One of the most prominent field of application of machine learning in sports, and a lot of people love sports statistics. It is an excellent domain for practicing data exploration and visualization. In fact, most machine learning work that perform well on sports data is 90% data exploration and 10% model building.
Cricsheet has a bunch of cricket data available for download.
We provide ball-by-ball data for Men’s and Women’s Test Matches, One-day internationals, Twenty20 Internationals, some other international T20s, and all Indian Premier League seasons.
Which models? Note that usually its a bad idea to apply complex machine learning models to sports because the number of data points is usually in the 100s-1000s. SVMs and linear regression is what you're looking for most of the time, not neural networks (unless you start with a cricket match video :P ).
Another couple of interesting prompts to get you started.

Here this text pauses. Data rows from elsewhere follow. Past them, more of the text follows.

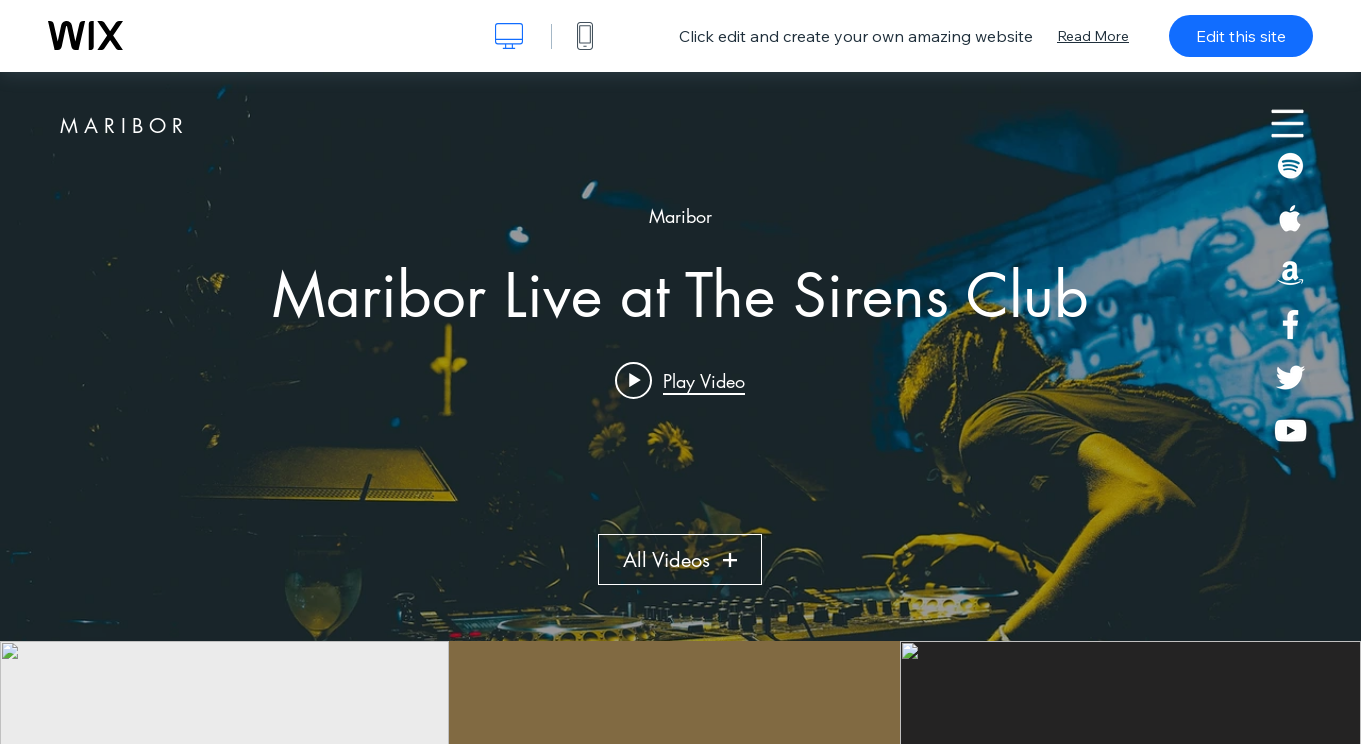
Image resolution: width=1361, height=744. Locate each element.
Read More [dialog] (1093, 36)
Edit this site (1241, 36)
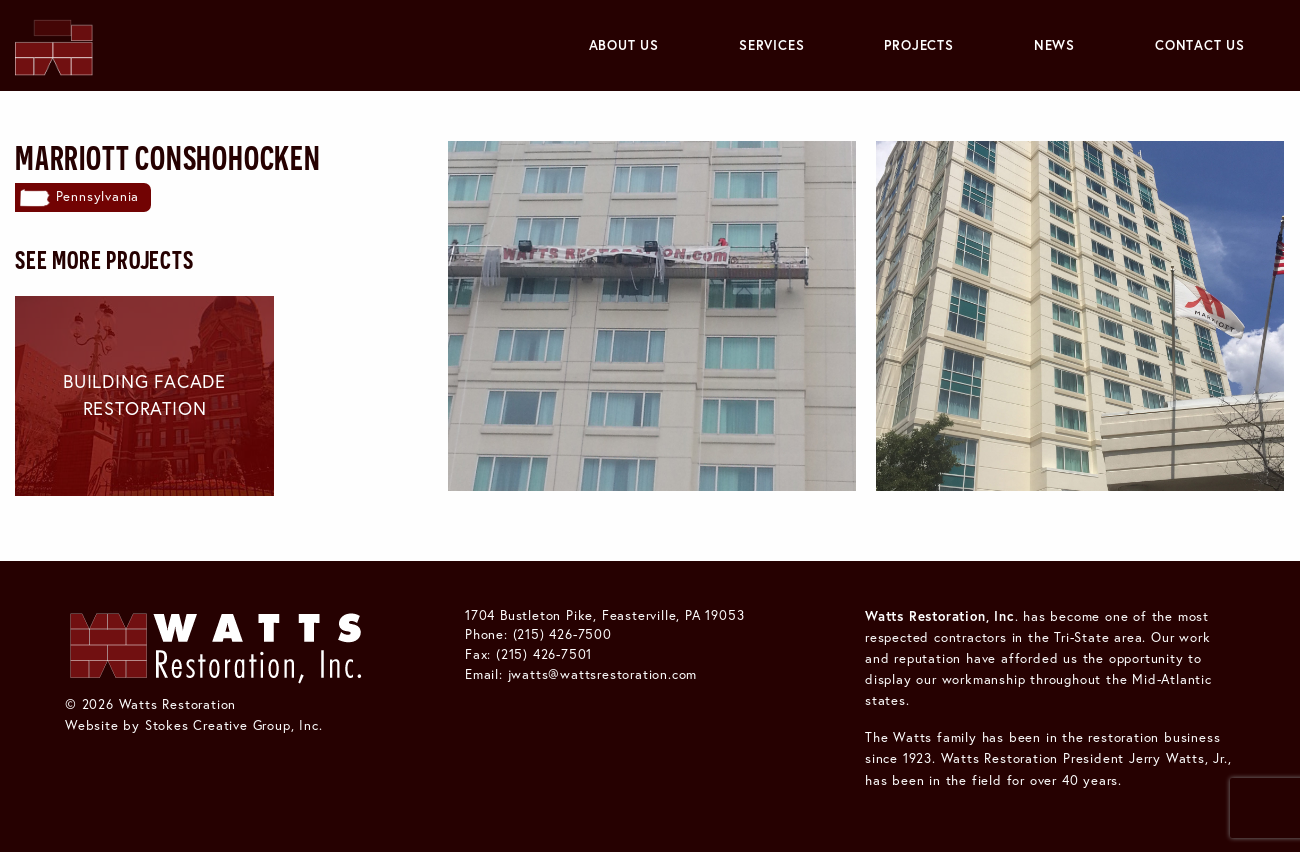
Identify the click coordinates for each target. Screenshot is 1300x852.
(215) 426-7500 (562, 634)
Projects (918, 45)
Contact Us (1200, 45)
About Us (624, 45)
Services (771, 45)
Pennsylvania (98, 196)
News (1054, 45)
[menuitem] (624, 45)
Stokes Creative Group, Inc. (234, 725)
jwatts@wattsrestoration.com (603, 674)
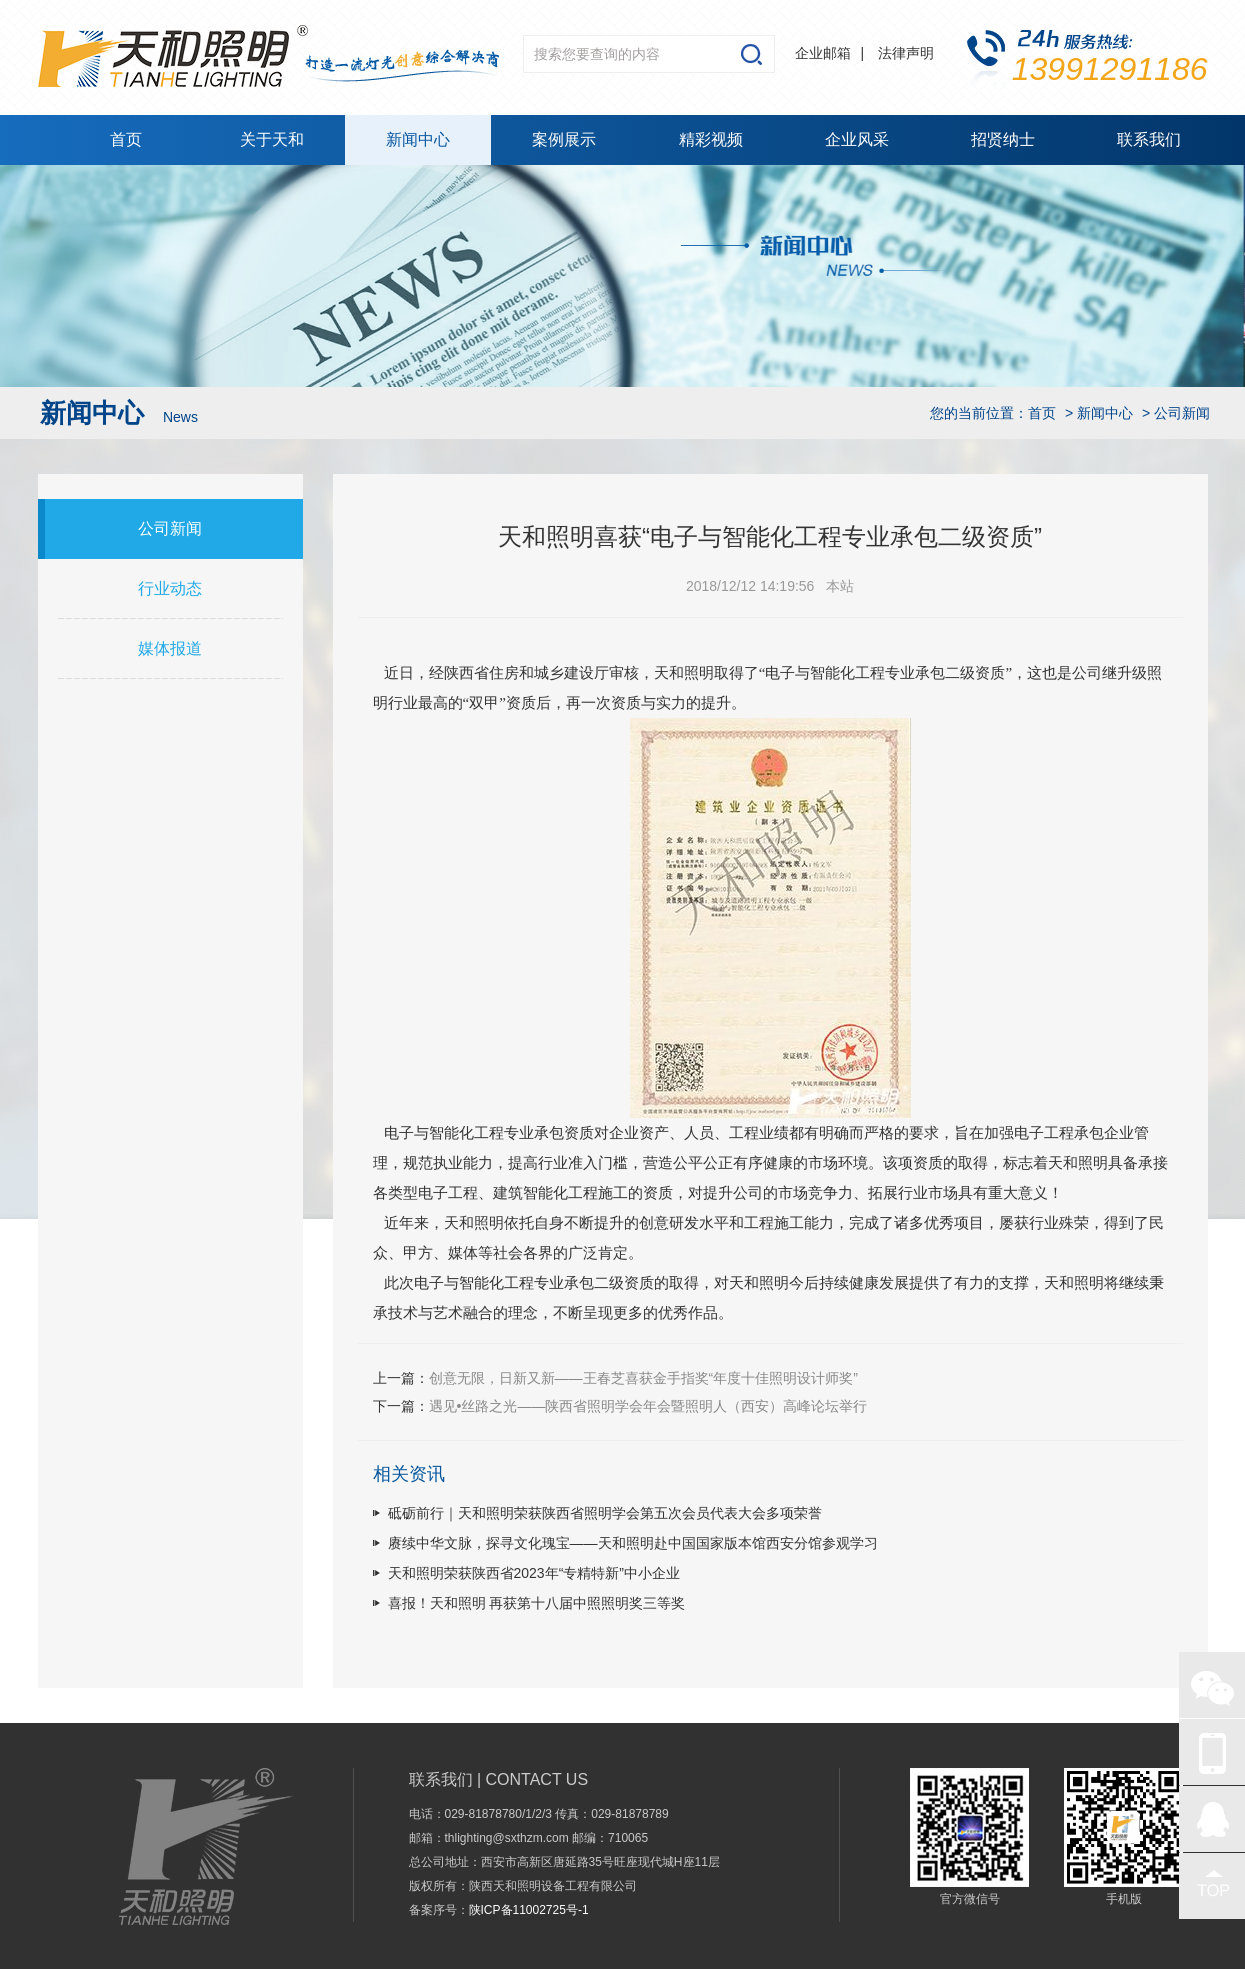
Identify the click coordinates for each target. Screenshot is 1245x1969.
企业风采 (857, 139)
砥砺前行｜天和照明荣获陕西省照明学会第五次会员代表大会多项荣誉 (605, 1513)
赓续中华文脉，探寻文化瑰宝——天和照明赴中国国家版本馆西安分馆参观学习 (633, 1543)
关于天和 (272, 139)
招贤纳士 (1003, 139)
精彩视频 (711, 139)
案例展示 (564, 139)
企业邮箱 (823, 53)
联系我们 (1149, 139)
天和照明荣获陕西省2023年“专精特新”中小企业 (534, 1573)
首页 (126, 139)
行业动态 (170, 588)
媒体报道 (170, 648)
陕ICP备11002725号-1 (529, 1910)
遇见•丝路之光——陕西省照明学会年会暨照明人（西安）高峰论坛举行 (648, 1406)
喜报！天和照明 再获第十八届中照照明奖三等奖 (537, 1603)
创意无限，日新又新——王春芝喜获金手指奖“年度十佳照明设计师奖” (643, 1378)
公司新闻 (170, 528)
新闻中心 (418, 139)
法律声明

- Can you come up with a good evaluation metric for ranking players? In cricket, most of the time we compare batsmen to batsmen, and bowlers to bowlers. Can you come up with a unified metric for the value of a player? One way to do this would be to train an SVM that predicts which team will win only using the player statistics as input. And then the coefficients learnt by the SVM can be thought of as an evaluation metric.
- When you are watching a cricket match, as the match goes along they keep showing the percentage chance of your country winning. And this number keeps updating after every ball. What's the best you can do at predicting the result of a game at various stages of the game?